= Achutam Keshavam =

Hindi bhajan praising Vishnu

Achutam Keshavam ((अचुतम केशवम)), is a popular Hindi bhajan praising Vishnu. It begins with the first verse of Achyutashtakam, which was composed in Sanskrit by Adi Shankara, and continues with other verses praising Vishnu (not from Achyutashtakam).

==Lyrics==
Each verse begins with "Achutam Keshavam Krishna Damodaram Ram narayanam Janakivallabham".

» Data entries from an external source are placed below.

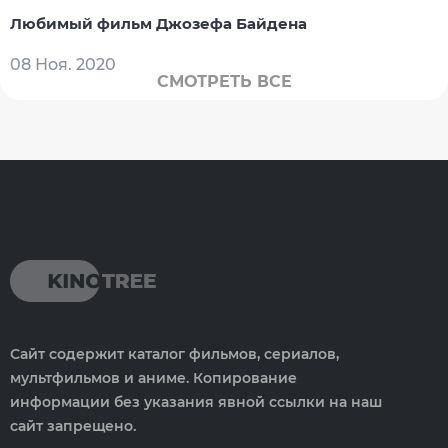
Любимый фильм Джозефа Байдена
08 Ноя. 2020
СМОТРЕТЬ ВСЕ
Сайт содержит каталог фильмов, сериалов,
мультфильмов и аниме. Копирование
информации без указания явной ссылки на наш
сайт запрещено.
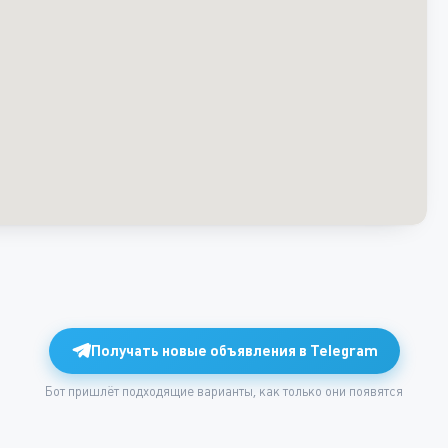
Получать новые объявления в Telegram
Бот пришлёт подходящие варианты, как только они появятся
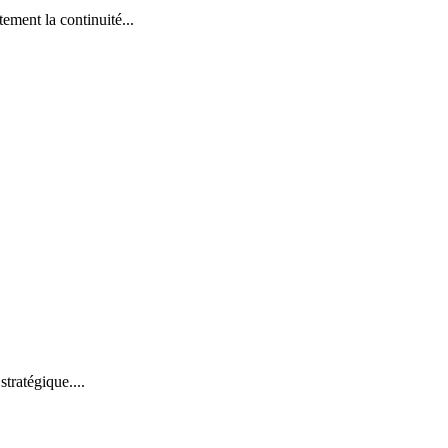
tement la continuité...
tratégique....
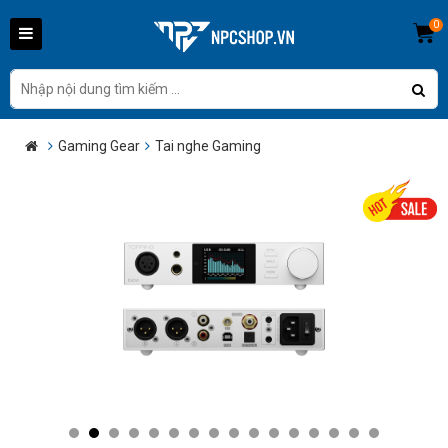
0
Gaming Gear
Tai nghe Gaming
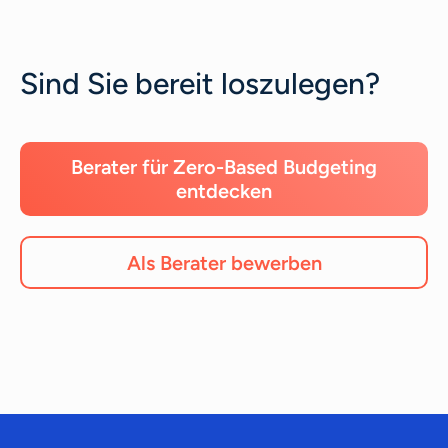
Sind Sie bereit loszulegen?
Berater für Zero-Based Budgeting
entdecken
Als Berater bewerben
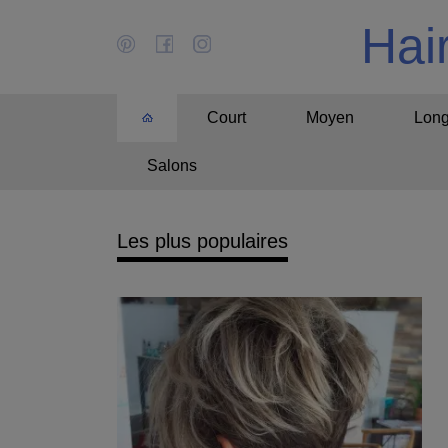
Hai
Court
Moyen
Lon
Salons
Les plus populaires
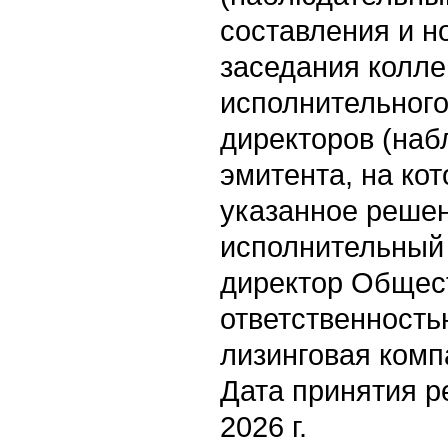
составления и н
заседания колле
исполнительного
директоров (наб
эмитента, на ко
указанное реше
исполнительный 
директор Общес
ответственность
лизинговая комп
Дата принятия р
2026 г.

| Hindi | English translation |
|---|---|
| Achutam Keshavam Krishna Damodaram Ram narayanam Janakivallabham | Imperishable Lord of creation (Krishna, Rama... various names of Vishnu) |
| Kaun kehte hain Bhagvan aate nahi, Hum Meera ke jaise bulate nahi | Who says God does not come before us? We don't call God like Meera |
| Achutam ... |  |
| Kaun kehte hain Bhagvan khaate nahi, Ber Shabri ke jaise khilate nahi | Who says God does not eat? We don't feed God fruit like Shabari fed Rama |
| Achutam ... |  |
| Kaun kehte hai Bhagvan Sote nahi, Maa Yashoda ke jaise sulate nahin | Who says God does not sleep? We don't make God sleep like mother Yashoda |
| Achutam … |  |
| Kaun kehte hai Bhagvan naachte nahi, Gopiyan ki tarah hum nachaate nahin | Who says God does not dance? We don't make God dance like the gopis |
| Achutam … |  |

==Popular culture==
Achutam Keshavam was sung by Sonu Nigam in the 2024 Hindi film Maharaj.